= Task objective =
Whenever a line in the material below contains "trash", copy that line.

= Exercise data =
• • • •
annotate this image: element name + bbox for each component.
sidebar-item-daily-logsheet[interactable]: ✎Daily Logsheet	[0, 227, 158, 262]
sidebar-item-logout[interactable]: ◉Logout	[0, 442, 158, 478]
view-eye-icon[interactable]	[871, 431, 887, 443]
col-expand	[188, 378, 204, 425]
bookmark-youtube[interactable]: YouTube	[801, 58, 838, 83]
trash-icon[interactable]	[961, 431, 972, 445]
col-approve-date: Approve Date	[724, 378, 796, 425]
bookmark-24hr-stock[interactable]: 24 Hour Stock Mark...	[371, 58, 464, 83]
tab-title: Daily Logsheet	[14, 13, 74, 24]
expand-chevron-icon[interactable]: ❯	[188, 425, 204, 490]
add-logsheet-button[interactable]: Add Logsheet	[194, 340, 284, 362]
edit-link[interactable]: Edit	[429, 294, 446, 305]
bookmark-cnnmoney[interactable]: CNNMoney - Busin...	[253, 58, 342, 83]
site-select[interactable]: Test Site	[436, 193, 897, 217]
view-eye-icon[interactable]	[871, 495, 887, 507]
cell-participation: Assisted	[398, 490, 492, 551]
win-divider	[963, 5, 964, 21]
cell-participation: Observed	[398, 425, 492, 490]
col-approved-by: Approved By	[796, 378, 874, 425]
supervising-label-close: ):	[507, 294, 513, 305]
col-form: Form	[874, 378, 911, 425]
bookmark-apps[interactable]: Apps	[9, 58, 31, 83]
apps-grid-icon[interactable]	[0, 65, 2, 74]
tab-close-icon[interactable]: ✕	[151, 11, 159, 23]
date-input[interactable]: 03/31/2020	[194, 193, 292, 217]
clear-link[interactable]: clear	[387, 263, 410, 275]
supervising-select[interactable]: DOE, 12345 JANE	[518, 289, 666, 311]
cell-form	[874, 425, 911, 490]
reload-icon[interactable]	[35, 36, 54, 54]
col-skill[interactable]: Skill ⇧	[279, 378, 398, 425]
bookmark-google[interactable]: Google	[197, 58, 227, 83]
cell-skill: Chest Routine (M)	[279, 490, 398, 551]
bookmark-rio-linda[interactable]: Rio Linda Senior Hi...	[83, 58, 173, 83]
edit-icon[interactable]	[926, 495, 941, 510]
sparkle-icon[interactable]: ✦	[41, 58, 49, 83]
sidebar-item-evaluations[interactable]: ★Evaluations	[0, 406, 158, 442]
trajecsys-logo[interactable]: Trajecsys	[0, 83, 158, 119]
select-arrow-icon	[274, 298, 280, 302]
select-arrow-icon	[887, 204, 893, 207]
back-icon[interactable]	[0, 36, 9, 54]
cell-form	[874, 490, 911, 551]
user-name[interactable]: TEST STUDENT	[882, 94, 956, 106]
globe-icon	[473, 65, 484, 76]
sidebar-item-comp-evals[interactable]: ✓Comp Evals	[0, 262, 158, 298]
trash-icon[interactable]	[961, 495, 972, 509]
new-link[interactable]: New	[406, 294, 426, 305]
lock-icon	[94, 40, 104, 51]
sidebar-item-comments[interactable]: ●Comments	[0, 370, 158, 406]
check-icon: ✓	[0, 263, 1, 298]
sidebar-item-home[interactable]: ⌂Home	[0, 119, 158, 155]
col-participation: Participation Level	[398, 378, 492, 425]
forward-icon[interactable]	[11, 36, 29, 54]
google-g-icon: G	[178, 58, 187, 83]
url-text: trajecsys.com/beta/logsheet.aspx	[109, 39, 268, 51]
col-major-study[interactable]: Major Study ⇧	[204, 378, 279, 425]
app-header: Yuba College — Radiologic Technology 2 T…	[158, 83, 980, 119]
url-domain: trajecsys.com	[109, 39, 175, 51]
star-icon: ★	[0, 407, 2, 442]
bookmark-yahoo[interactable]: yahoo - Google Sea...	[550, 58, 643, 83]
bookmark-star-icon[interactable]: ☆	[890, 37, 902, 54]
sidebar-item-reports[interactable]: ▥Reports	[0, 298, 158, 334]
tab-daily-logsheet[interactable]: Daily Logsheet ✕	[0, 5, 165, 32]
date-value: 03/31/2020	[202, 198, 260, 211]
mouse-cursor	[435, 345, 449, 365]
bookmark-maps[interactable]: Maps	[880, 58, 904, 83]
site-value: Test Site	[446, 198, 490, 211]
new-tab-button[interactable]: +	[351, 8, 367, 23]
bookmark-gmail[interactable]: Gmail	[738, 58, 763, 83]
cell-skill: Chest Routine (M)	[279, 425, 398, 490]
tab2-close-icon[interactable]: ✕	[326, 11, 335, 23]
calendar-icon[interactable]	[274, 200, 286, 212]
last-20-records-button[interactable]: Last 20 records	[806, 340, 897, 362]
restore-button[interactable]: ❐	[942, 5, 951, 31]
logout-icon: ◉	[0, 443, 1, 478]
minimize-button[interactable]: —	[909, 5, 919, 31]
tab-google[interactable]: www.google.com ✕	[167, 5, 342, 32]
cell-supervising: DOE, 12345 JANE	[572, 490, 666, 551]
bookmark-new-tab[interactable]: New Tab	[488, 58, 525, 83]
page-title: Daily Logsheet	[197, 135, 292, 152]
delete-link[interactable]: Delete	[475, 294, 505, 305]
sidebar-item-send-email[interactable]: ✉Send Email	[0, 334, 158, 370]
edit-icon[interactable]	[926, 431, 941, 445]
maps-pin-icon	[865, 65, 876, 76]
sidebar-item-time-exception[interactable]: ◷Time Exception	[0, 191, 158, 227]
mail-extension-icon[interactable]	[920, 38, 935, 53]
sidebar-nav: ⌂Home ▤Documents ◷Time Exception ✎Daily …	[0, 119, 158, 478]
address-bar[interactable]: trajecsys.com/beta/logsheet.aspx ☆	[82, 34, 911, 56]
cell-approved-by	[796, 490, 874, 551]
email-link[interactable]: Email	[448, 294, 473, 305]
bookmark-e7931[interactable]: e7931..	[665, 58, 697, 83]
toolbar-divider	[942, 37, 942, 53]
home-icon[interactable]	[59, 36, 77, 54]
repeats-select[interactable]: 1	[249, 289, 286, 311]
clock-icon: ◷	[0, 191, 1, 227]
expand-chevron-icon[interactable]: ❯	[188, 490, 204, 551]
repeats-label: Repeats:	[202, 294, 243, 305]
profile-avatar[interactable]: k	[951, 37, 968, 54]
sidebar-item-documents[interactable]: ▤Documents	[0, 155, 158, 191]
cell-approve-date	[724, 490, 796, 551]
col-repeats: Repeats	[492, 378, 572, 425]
• • • •
= The completed task =
trash-icon[interactable]	[961, 431, 972, 445]
trash-icon[interactable]	[961, 495, 972, 509]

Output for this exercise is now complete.